→ Provided information
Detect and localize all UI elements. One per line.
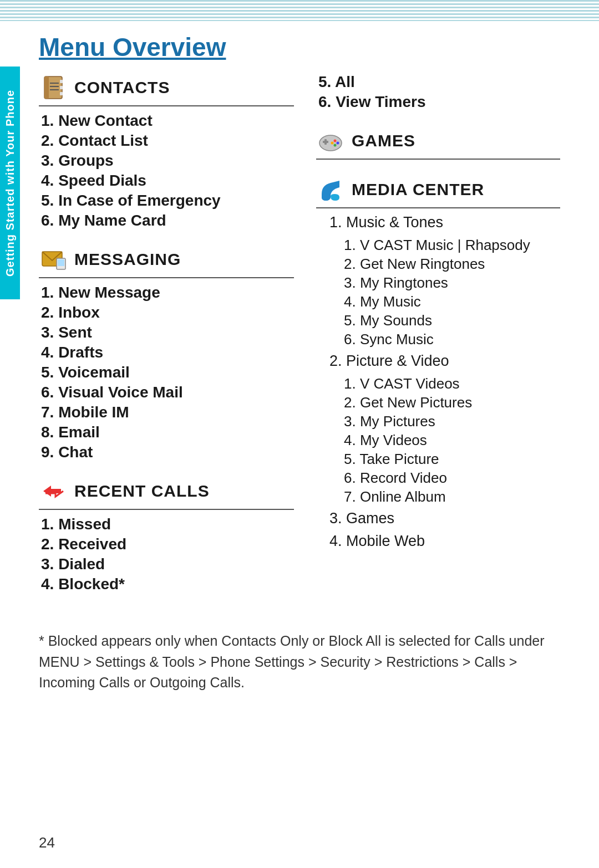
media-center-section-title: MEDIA CENTER <box>352 180 484 199</box>
recent-calls-list: 1. Missed 2. Received 3. Dialed 4. Block… <box>39 515 294 593</box>
contacts-header: CONTACTS <box>39 73 294 106</box>
messaging-list: 1. New Message 2. Inbox 3. Sent 4. Draft… <box>39 284 294 461</box>
list-item: 5. My Sounds <box>316 312 560 329</box>
media-center-list: 1. Music & Tones <box>316 214 560 231</box>
list-item: 7. Online Album <box>316 488 560 506</box>
list-item: 6. Record Video <box>316 469 560 487</box>
side-tab-text: Getting Started with Your Phone <box>4 90 17 277</box>
list-item: 4. Drafts <box>39 344 294 361</box>
svg-rect-10 <box>58 259 64 266</box>
list-item: 4. My Music <box>316 293 560 310</box>
list-item: 6. My Name Card <box>39 212 294 229</box>
music-tones-header: 1. Music & Tones <box>316 214 560 231</box>
list-item: 4. Blocked* <box>39 575 294 593</box>
left-column: CONTACTS 1. New Contact 2. Contact List … <box>39 73 294 609</box>
svg-point-14 <box>334 140 337 142</box>
media-center-section: MEDIA CENTER 1. Music & Tones 1. V CAST … <box>316 175 560 550</box>
contacts-section-title: CONTACTS <box>74 78 170 97</box>
list-item: 2. Get New Ringtones <box>316 256 560 273</box>
games-section: GAMES <box>316 126 560 160</box>
list-item: 2. Contact List <box>39 132 294 150</box>
svg-point-17 <box>331 142 334 145</box>
contacts-icon <box>39 73 68 102</box>
games-header: GAMES <box>316 126 560 160</box>
messaging-header: MESSAGING <box>39 245 294 278</box>
svg-rect-2 <box>60 80 63 83</box>
list-item: 1. New Message <box>39 284 294 302</box>
list-item: 5. Take Picture <box>316 451 560 468</box>
svg-rect-1 <box>44 76 49 99</box>
games-sublist: 3. Games <box>316 510 560 527</box>
list-item: 3. Groups <box>39 152 294 170</box>
list-item: 2. Get New Pictures <box>316 394 560 411</box>
svg-point-18 <box>322 194 331 201</box>
games-icon <box>316 126 345 155</box>
picture-video-header: 2. Picture & Video <box>316 353 560 370</box>
svg-point-16 <box>334 144 337 147</box>
list-item: 1. New Contact <box>39 112 294 130</box>
contacts-extra-list: 5. All 6. View Timers <box>316 73 560 111</box>
mobile-web-header: 4. Mobile Web <box>316 533 560 550</box>
music-tones-sublist: 1. V CAST Music | Rhapsody 2. Get New Ri… <box>316 237 560 348</box>
list-item: 1. V CAST Videos <box>316 375 560 392</box>
list-item: 7. Mobile IM <box>39 404 294 421</box>
recent-calls-section: RECENT CALLS 1. Missed 2. Received 3. Di… <box>39 477 294 593</box>
footnote-text: * Blocked appears only when Contacts Onl… <box>39 631 560 693</box>
list-item: 1. V CAST Music | Rhapsody <box>316 237 560 254</box>
top-decorative-lines <box>0 0 599 21</box>
recent-calls-header: RECENT CALLS <box>39 477 294 510</box>
page-content: Menu Overview <box>0 21 599 727</box>
right-column: 5. All 6. View Timers <box>316 73 560 565</box>
svg-rect-4 <box>60 92 63 95</box>
list-item: 2. Received <box>39 535 294 553</box>
messaging-section-title: MESSAGING <box>74 250 181 269</box>
side-tab: Getting Started with Your Phone <box>0 67 20 299</box>
list-item: 9. Chat <box>39 443 294 461</box>
media-center-header: MEDIA CENTER <box>316 175 560 208</box>
messaging-icon <box>39 245 68 274</box>
list-item: 3. My Ringtones <box>316 274 560 292</box>
list-item: 6. View Timers <box>316 93 560 111</box>
list-item: 3. My Pictures <box>316 413 560 430</box>
picture-video-sublist: 1. V CAST Videos 2. Get New Pictures 3. … <box>316 375 560 506</box>
svg-point-15 <box>337 142 339 145</box>
list-item: 6. Visual Voice Mail <box>39 384 294 401</box>
list-item: 5. Voicemail <box>39 364 294 381</box>
list-item: 8. Email <box>39 423 294 441</box>
list-item: 4. My Videos <box>316 432 560 449</box>
games-sub-header: 3. Games <box>316 510 560 527</box>
list-item: 4. Speed Dials <box>39 172 294 190</box>
recent-calls-section-title: RECENT CALLS <box>74 482 210 501</box>
list-item: 6. Sync Music <box>316 331 560 348</box>
columns-layout: CONTACTS 1. New Contact 2. Contact List … <box>39 73 560 609</box>
mobile-web-list: 4. Mobile Web <box>316 533 560 550</box>
svg-rect-3 <box>60 86 63 89</box>
footnote-section: * Blocked appears only when Contacts Onl… <box>39 631 560 693</box>
picture-video-list: 2. Picture & Video <box>316 353 560 370</box>
contacts-section: CONTACTS 1. New Contact 2. Contact List … <box>39 73 294 229</box>
page-title: Menu Overview <box>39 32 560 62</box>
media-center-icon <box>316 175 345 204</box>
list-item: 1. Missed <box>39 515 294 533</box>
list-item: 5. In Case of Emergency <box>39 192 294 210</box>
list-item: 3. Sent <box>39 324 294 341</box>
svg-rect-13 <box>324 139 327 145</box>
messaging-section: MESSAGING 1. New Message 2. Inbox 3. Sen… <box>39 245 294 461</box>
list-item: 5. All <box>316 73 560 91</box>
list-item: 2. Inbox <box>39 304 294 321</box>
contacts-list: 1. New Contact 2. Contact List 3. Groups… <box>39 112 294 229</box>
list-item: 3. Dialed <box>39 555 294 573</box>
games-section-title: GAMES <box>352 131 415 150</box>
page-number: 24 <box>39 834 55 851</box>
recent-calls-icon <box>39 477 68 506</box>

→ Problem requirements
Copy every line of the entries above in which "text" occurs.

→ Expected answer
side-tab-text: Getting Started with Your Phone <box>4 90 17 277</box>
footnote-text: * Blocked appears only when Contacts Onl… <box>39 631 560 693</box>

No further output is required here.